Available data:
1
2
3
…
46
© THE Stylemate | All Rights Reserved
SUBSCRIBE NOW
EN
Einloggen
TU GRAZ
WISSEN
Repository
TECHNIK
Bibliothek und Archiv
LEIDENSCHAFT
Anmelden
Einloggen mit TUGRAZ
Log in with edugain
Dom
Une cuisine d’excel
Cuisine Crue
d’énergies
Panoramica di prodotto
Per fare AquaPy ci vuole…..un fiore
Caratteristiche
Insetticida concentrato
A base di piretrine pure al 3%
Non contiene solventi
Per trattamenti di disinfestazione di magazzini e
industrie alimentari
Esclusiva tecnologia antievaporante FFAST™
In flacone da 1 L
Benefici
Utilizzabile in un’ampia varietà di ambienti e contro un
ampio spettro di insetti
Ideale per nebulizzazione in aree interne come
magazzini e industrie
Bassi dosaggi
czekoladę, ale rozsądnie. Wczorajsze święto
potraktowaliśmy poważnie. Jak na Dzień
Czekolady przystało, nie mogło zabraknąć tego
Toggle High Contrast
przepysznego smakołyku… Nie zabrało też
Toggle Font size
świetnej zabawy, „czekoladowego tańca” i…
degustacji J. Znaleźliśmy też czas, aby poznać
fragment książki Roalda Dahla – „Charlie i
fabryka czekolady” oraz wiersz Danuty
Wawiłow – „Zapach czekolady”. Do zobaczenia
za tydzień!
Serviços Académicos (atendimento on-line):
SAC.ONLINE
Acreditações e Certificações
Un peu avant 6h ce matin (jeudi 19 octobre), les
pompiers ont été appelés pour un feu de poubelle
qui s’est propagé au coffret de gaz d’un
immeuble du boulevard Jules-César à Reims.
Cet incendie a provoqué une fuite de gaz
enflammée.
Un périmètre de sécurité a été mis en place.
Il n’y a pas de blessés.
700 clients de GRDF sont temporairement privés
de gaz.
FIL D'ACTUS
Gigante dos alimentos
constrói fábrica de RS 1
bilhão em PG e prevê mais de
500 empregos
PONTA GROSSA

Exercise brief:
After locating the line with "świetnej zabawy, „czekoladowego" above, return that line and every later line through the one with "immeuble du boulevard Jules-César à Reims.", word for word and with nothing else.

Your solution:
świetnej zabawy, „czekoladowego tańca” i…
degustacji J. Znaleźliśmy też czas, aby poznać
fragment książki Roalda Dahla – „Charlie i
fabryka czekolady” oraz wiersz Danuty
Wawiłow – „Zapach czekolady”. Do zobaczenia
za tydzień!
Serviços Académicos (atendimento on-line):
SAC.ONLINE
Acreditações e Certificações
Un peu avant 6h ce matin (jeudi 19 octobre), les
pompiers ont été appelés pour un feu de poubelle
qui s’est propagé au coffret de gaz d’un
immeuble du boulevard Jules-César à Reims.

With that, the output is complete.